> **What is expected**:
Using the string "number" as the key, pull each matching line out of the records below.

> **Task material**:

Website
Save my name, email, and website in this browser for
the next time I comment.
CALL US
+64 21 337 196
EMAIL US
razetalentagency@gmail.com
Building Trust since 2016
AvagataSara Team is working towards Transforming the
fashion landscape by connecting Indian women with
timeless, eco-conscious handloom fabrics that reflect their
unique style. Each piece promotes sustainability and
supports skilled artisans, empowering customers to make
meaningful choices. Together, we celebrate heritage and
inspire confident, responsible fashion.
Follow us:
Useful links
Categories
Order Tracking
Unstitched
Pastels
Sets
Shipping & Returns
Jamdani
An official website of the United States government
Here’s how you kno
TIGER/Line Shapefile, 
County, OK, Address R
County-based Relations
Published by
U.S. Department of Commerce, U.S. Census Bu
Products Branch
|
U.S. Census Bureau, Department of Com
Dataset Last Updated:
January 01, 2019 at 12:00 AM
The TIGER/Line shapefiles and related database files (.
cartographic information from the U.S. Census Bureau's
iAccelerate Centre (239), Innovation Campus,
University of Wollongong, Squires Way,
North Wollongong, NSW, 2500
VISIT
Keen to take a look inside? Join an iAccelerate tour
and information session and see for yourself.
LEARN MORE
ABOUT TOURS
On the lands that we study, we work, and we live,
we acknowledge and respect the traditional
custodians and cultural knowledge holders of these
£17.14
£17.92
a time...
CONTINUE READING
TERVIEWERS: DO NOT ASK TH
...
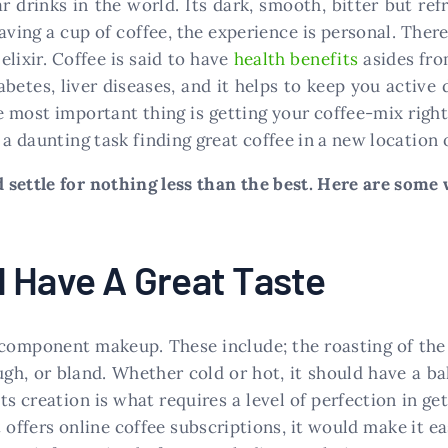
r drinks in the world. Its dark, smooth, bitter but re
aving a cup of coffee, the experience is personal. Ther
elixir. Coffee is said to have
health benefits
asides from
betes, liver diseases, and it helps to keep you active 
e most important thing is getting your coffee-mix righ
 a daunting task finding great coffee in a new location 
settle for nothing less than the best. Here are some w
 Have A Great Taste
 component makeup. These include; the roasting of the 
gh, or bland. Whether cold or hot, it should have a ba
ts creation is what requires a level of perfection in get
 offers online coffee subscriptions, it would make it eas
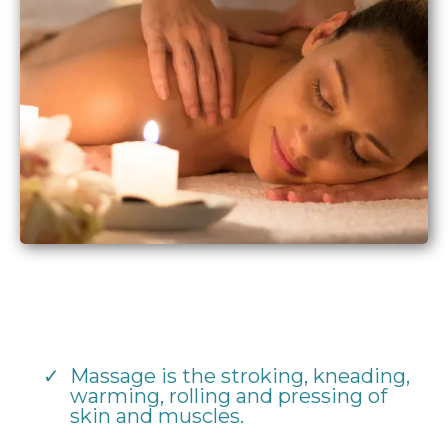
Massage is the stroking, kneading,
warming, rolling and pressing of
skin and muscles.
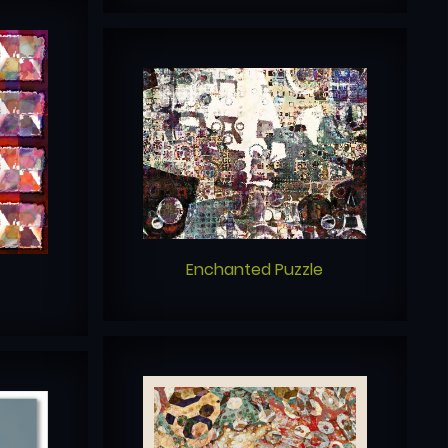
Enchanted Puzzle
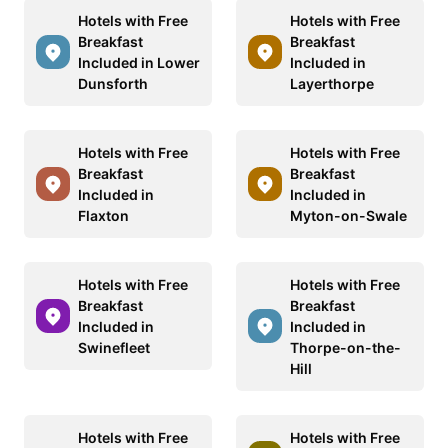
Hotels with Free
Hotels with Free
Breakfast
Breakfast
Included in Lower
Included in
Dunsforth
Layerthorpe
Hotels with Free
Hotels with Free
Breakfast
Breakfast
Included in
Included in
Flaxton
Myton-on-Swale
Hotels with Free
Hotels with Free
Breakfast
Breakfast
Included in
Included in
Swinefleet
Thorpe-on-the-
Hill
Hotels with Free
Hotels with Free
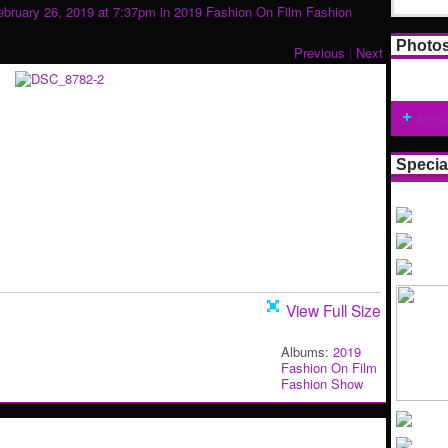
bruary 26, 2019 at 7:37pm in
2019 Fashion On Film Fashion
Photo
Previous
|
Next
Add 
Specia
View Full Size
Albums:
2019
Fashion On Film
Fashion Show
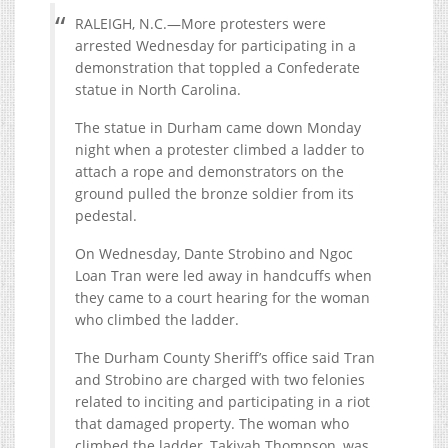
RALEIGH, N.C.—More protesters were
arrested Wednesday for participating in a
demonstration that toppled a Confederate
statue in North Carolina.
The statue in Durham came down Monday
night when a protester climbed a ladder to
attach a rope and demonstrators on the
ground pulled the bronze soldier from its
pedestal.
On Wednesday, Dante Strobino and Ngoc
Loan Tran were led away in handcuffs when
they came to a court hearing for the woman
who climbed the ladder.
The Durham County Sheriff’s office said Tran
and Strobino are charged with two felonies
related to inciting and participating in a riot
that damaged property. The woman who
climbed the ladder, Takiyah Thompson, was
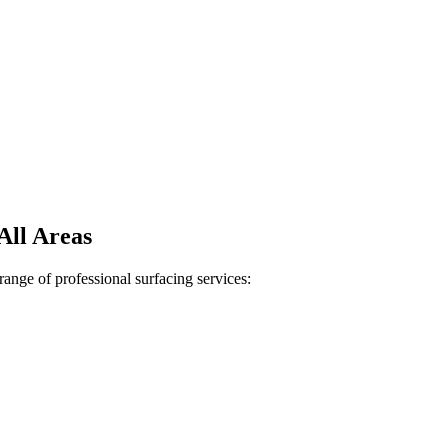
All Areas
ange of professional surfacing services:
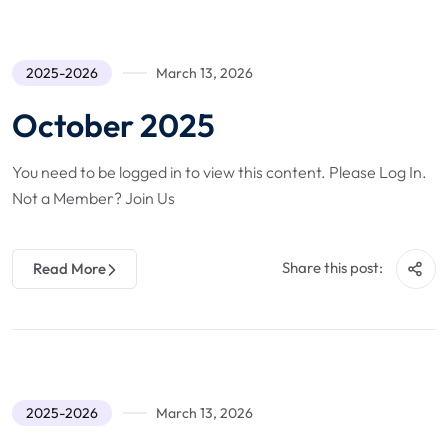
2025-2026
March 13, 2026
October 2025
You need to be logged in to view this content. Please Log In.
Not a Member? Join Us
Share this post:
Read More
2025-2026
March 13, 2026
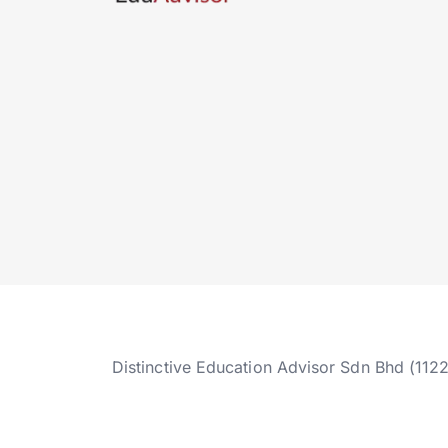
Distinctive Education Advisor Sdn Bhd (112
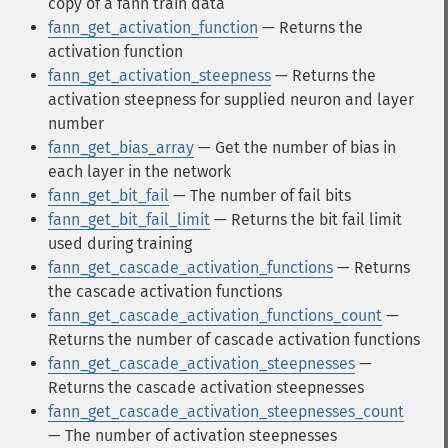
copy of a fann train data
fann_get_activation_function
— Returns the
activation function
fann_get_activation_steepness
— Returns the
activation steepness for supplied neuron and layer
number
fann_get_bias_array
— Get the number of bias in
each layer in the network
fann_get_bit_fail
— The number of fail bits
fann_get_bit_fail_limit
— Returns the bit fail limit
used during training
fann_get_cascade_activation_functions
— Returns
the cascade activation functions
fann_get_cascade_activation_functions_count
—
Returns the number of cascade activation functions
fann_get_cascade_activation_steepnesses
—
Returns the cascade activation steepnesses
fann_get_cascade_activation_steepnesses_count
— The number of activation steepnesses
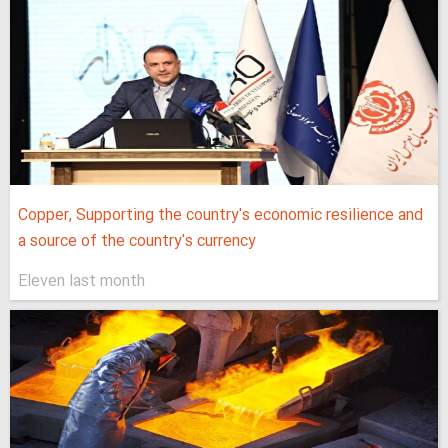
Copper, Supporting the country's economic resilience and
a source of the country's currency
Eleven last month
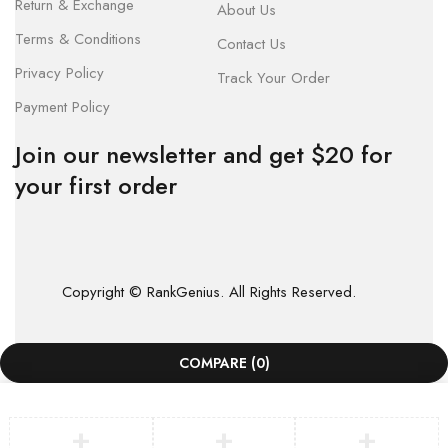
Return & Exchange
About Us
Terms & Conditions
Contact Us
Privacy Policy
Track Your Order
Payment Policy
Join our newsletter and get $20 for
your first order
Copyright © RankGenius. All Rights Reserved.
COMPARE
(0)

> **Written answer**:
number
— Get the number of bias in
— The number of fail bits
Returns the number of cascade activation functions
— The number of activation steepnesses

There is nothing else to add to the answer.